*** Opening Data records ***

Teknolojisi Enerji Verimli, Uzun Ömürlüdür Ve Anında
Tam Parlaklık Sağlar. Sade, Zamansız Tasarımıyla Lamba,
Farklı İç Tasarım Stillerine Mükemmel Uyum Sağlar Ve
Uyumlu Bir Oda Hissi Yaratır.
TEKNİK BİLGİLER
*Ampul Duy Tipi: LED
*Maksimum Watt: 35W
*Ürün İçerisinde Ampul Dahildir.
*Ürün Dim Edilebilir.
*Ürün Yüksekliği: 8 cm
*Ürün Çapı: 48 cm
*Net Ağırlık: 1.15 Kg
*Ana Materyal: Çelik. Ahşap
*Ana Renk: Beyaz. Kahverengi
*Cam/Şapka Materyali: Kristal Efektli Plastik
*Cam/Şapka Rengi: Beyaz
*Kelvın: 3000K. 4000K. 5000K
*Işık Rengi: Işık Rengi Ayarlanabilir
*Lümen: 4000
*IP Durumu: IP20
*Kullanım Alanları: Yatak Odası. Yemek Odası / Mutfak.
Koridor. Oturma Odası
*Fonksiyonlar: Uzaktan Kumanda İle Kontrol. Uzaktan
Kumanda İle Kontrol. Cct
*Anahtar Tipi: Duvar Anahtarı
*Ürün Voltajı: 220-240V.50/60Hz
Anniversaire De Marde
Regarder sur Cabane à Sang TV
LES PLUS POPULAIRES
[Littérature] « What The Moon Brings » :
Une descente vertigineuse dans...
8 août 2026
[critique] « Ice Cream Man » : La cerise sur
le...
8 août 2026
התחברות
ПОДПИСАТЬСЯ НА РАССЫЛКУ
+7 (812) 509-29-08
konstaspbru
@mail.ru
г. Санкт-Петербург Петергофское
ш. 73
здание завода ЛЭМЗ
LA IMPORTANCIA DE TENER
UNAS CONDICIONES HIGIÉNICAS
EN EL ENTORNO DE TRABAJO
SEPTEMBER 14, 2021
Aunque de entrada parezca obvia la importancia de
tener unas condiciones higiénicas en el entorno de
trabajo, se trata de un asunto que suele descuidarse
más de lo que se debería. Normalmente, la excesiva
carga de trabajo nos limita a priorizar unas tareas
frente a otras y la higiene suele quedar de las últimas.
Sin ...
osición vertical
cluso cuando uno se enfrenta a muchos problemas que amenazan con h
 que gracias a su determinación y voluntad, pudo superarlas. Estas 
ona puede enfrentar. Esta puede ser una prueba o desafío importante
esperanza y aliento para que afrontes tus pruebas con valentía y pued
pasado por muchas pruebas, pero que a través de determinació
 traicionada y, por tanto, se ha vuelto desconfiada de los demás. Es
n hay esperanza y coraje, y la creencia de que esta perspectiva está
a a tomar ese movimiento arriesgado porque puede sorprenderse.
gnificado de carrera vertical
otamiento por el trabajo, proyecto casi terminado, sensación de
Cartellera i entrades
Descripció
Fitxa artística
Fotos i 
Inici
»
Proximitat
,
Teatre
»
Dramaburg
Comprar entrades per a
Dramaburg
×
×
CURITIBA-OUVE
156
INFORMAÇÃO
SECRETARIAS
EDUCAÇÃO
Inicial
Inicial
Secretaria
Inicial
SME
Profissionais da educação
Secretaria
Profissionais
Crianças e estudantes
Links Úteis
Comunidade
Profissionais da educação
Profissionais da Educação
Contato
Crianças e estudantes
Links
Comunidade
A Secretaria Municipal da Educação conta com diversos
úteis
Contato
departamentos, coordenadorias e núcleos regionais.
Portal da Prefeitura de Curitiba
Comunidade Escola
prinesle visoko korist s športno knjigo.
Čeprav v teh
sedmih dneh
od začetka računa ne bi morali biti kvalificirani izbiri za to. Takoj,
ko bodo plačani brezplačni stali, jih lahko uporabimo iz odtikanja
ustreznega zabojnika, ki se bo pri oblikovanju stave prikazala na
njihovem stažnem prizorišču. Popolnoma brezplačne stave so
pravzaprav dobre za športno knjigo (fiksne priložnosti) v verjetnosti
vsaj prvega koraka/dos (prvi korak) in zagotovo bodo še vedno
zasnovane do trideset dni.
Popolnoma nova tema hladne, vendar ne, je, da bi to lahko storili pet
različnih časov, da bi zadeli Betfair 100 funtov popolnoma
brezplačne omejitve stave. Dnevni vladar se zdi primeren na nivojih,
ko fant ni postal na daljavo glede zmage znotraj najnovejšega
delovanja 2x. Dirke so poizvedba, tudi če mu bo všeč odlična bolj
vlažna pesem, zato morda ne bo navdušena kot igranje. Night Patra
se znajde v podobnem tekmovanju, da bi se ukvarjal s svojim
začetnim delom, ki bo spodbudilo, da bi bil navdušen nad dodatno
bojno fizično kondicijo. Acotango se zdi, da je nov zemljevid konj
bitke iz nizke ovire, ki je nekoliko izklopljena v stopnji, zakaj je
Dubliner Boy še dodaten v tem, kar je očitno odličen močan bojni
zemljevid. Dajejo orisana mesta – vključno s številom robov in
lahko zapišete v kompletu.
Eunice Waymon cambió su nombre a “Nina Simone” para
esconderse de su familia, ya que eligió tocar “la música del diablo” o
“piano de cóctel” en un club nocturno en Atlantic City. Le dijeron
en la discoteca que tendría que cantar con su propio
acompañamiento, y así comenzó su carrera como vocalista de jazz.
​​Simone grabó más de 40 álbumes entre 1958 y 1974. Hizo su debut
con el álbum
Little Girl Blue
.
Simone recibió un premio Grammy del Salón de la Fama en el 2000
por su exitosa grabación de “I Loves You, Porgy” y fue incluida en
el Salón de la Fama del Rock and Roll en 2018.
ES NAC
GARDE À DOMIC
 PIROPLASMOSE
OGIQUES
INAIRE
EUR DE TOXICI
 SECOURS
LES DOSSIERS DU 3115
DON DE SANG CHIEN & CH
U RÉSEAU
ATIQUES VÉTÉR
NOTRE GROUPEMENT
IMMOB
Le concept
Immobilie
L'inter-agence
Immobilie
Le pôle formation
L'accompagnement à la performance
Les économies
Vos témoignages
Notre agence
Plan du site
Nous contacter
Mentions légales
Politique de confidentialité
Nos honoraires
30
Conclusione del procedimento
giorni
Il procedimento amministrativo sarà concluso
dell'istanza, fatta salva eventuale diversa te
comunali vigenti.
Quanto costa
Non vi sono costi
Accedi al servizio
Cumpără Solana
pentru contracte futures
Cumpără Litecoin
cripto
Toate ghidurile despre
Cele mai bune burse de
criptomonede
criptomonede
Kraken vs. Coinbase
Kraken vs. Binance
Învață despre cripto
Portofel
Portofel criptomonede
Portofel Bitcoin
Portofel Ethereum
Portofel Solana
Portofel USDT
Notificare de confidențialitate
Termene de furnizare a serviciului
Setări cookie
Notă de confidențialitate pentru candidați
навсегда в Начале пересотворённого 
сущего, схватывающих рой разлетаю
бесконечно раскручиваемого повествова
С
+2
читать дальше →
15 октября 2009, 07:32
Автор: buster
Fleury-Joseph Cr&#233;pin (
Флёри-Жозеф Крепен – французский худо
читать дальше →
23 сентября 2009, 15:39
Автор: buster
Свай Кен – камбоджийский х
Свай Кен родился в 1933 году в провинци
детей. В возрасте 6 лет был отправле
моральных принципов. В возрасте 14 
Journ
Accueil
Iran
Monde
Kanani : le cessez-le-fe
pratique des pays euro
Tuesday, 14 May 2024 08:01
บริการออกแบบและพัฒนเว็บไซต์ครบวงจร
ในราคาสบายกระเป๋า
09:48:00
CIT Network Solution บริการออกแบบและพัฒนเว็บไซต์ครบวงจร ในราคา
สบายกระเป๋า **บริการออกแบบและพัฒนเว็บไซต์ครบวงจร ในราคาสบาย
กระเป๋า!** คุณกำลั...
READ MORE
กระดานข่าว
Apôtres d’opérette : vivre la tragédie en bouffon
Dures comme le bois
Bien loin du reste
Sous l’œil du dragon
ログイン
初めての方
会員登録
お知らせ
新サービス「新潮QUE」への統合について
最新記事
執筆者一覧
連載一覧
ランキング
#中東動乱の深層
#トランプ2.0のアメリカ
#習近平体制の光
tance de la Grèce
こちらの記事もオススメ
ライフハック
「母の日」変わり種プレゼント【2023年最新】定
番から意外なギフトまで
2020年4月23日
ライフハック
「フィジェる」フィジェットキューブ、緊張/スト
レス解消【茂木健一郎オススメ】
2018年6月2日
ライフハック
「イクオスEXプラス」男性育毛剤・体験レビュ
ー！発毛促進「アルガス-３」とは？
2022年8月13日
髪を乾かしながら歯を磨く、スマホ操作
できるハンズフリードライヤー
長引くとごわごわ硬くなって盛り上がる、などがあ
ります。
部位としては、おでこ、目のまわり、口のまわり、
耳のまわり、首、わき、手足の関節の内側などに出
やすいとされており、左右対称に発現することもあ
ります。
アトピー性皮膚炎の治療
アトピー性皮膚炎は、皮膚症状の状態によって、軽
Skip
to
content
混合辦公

*** Closing Data records ***

Work required: If a line comes after the one with "Materyal: Çelik. Ahşap", leave it out; reproduce exactly every line of the material from the first up to and including that one.

Completed task:
Teknolojisi Enerji Verimli, Uzun Ömürlüdür Ve Anında
Tam Parlaklık Sağlar. Sade, Zamansız Tasarımıyla Lamba,
Farklı İç Tasarım Stillerine Mükemmel Uyum Sağlar Ve
Uyumlu Bir Oda Hissi Yaratır.
TEKNİK BİLGİLER
*Ampul Duy Tipi: LED
*Maksimum Watt: 35W
*Ürün İçerisinde Ampul Dahildir.
*Ürün Dim Edilebilir.
*Ürün Yüksekliği: 8 cm
*Ürün Çapı: 48 cm
*Net Ağırlık: 1.15 Kg
*Ana Materyal: Çelik. Ahşap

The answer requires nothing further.